A single little brown bat can catch 600 mosquitoes in just one hour! A colony of 150 big brown bats can protect local farmers from up to 18 million or more rootworms each summer. In the wild, important agricultural plants, from bananas, breadfruit and mangoes to cashews, dates, and figs rely on bats for pollination and seed dispersal. Bat droppings in caves support whole ecosystems of unique organisms, including bacteria useful in detoxifying wastes, improving detergents, and producing gasohol and antibiotics. An anticoagulant from vampire bat saliva may soon be used to treat human heart patients.
The world's smallest mammal is the bumblebee bat of Thailand, weighing less than a penny! Giant flying foxes that live in Indonesia have wingspans of nearly six feet. The common little brown bat of North America is the world's longest-lived mammal for its size, with life spans sometimes exceeding 32 years. Mexican free-tailed bats sometimes fly up to two miles high to feed or to catch tailwinds that carry them over long distances at speeds of more than 60 miles per hour.
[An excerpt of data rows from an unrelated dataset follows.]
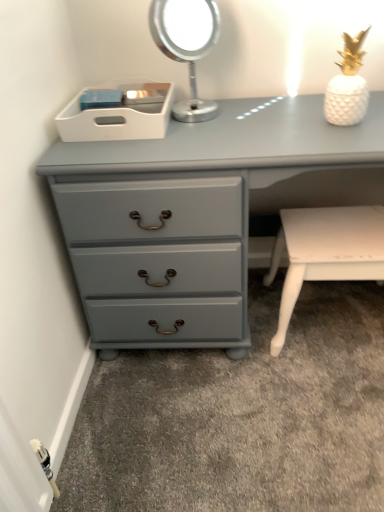 Question: Is white plastic tray at upper center to the left of metallic silver mirror at upper center from the viewer's perspective?

Choices:
 (A) no
 (B) yes

Answer: (B)

Question: Is the depth of white plastic tray at upper center greater than that of metallic silver mirror at upper center?

Choices:
 (A) no
 (B) yes

Answer: (B)

Question: From a real-world perspective, is white plastic tray at upper center physically above metallic silver mirror at upper center?

Choices:
 (A) yes
 (B) no

Answer: (B)

Question: Does white plastic tray at upper center come in front of metallic silver mirror at upper center?

Choices:
 (A) yes
 (B) no

Answer: (B)

Question: Considering the relative sizes of white plastic tray at upper center and metallic silver mirror at upper center in the image provided, is white plastic tray at upper center taller than metallic silver mirror at upper center?

Choices:
 (A) yes
 (B) no

Answer: (B)

Question: Is white plastic tray at upper center wider than metallic silver mirror at upper center?

Choices:
 (A) yes
 (B) no

Answer: (A)

Question: Is metallic silver mirror at upper center at the left side of white plastic tray at upper center?

Choices:
 (A) no
 (B) yes

Answer: (A)

Question: Is white plastic tray at upper center a part of metallic silver mirror at upper center?

Choices:
 (A) yes
 (B) no

Answer: (B)

Question: Does metallic silver mirror at upper center have a lesser width compared to white plastic tray at upper center?

Choices:
 (A) no
 (B) yes

Answer: (B)

Question: Considering the relative sizes of metallic silver mirror at upper center and white plastic tray at upper center in the image provided, is metallic silver mirror at upper center shorter than white plastic tray at upper center?

Choices:
 (A) no
 (B) yes

Answer: (A)

Question: From the image's perspective, is metallic silver mirror at upper center located above white plastic tray at upper center?

Choices:
 (A) yes
 (B) no

Answer: (A)

Question: Is the depth of metallic silver mirror at upper center less than that of white plastic tray at upper center?

Choices:
 (A) yes
 (B) no

Answer: (A)

Question: Does matte gray chest of drawers at lower left have a greater height compared to white plastic tray at upper center?

Choices:
 (A) yes
 (B) no

Answer: (A) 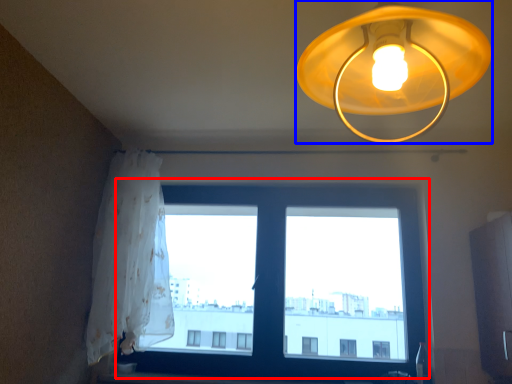 Question: Which point is further to the camera, window (highlighted by a red box) or lamp (highlighted by a blue box)?

Choices:
 (A) window
 (B) lamp

Answer: (A)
Fishing bats have echolocation so sophisticated that they can detect a minnow's fin as fine as a human hair, protruding only two millimeters above a pond's surface. African heart-nosed bats can hear the footsteps of a beetle walking on sand from a distance of more than six feet. Red bats, which live in tree foliage throughout most of North America, can withstand body temperatures as low as 23 degrees F. during winter hibernation. Tiny woolly bats of West Africa live in the large webs of colonial spiders. Vampire bats adopt orphans and have been known to risk their lives to share food with less fortunate roost-mates. Mother Mexican free-tailed bats find and nurse their own young, even in huge colonies where many millions of babies cluster at up to 500 bats per square foot! Bats are truly amazing! Bats are exceptionally vulnerable to extinction, in part because they are the slowest reproducing mammals on earth for their size. Most only produce one young a year. Nearly 40% of American bat species are threatened or endangered. Please, do not disturb bats while caving.